------ Supplied data ------

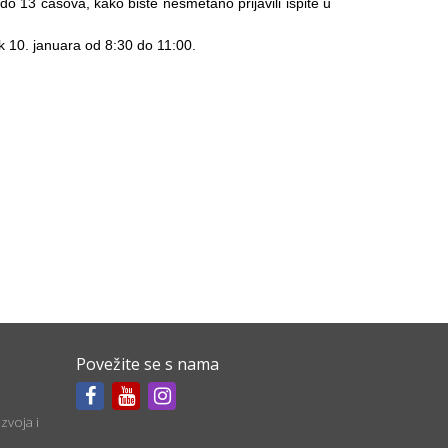
. do 13 časova, kako biste nesmetano prijavili ispite u
ak 10. januara od 8:30 do 11:00.
Povežite se s nama
zvoja i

------

▶ [What the task requires]: Repeat each line above exactly. The pictures stay out.

▶ [Result of this exercise]:
. do 13 časova, kako biste nesmetano prijavili ispite u
ak 10. januara od 8:30 do 11:00.
Povežite se s nama
zvoja i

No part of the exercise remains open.